I'm really jealous of a lot of girls that are friends with guys. My entire life I think I've had, like, one guy acquaintance when I was 10 or something. In real life i'm not considered SUPER cute or anything so guys already don't like that; it's like it doesn't matter what your personality is like, if a guy doesn't find you attractive he isn't going to be nice.
A bit ago, I was going through a kind of bad phase (episode, maybe? I feel like it was a little bit more serious than a phase) where I just, like, hated men. I couldn't trust them at all, I wanted nothing to do with them, it was kinda bad. But now that it's calming down, I just feel this sadness. I can count on my ten fingers the amount of boys my age that have been genuinely kind to me throughout my life. I feel like I'm missing out on so much just because I'm not a super pretty, super skinny girl. And It's not like I think that EVERY single teen boy is like that, but I lose hope every day. I go to a predominantly white, suburban school so boys here will make fun of you for anything.
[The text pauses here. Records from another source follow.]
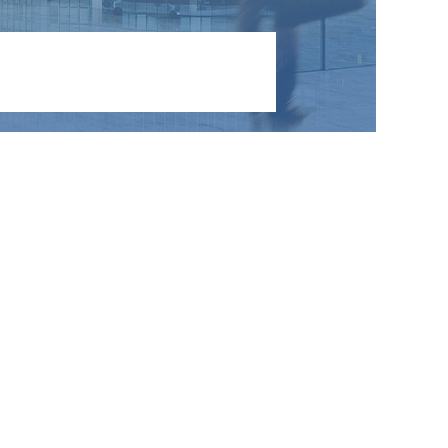
NIEUWS
CONTACT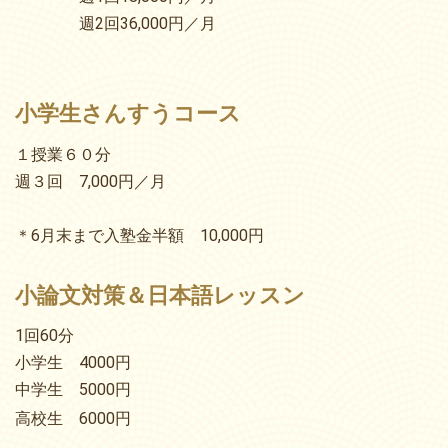
週2回36,000円／月
小学生さんすうコース
１授業６０分
週３回 7,000円／月
＊6月末まで入塾金半額 10,000円
小論文対策＆日本語レッスン
1回60分
小学生 4000円
中学生 5000円
高校生 6000円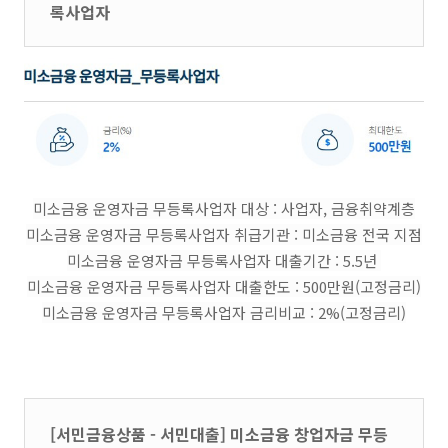
록사업자
미소금융 운영자금 무등록사업자 대상 : 사업자, 금융취약계층
미소금융 운영자금 무등록사업자 취급기관 : 미소금융 전국 지점
미소금융 운영자금 무등록사업자 대출기간 : 5.5년
미소금융 운영자금 무등록사업자 대출한도 : 500만원(고정금리)
미소금융 운영자금 무등록사업자 금리비교 : 2%(고정금리)
[서민금융상품 - 서민대출] 미소금융 창업자금 무등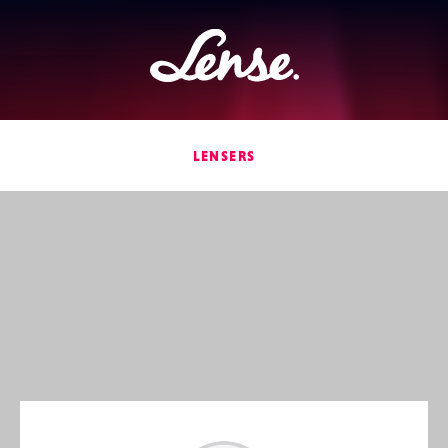
Lense
LENSERS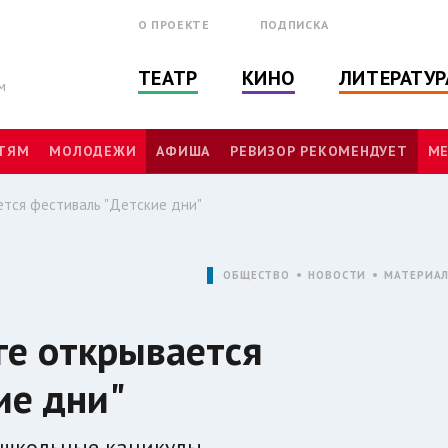
О ПРОЕКТЕ
ПОДПИСКА
ТЕАТР
КИНО
ЛИТЕРАТУР
м
ТЯМ
МОЛОДЕЖИ
АФИША
РЕВИЗОР РЕКОМЕНДУЕТ
МЕ
ется фестиваль "Детские дни"
ОБЩЕСТВО
НОВОСТИ
МАТЕРИА
ге открывается
ие дни"
 школьные каникулы.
Girls are just so much nicer to me, even when they're "popular" (hate using that word), they still treat me with human decency.
I just wish guys would talk to me, and treat me like a human being; I don't want a relationship (they don't want one either), I just want to be able to be friendly with everyone without feeling so incredibly stupid and embarrassed for trying.
If anyone has had any successful friendships with boys, please tell me how.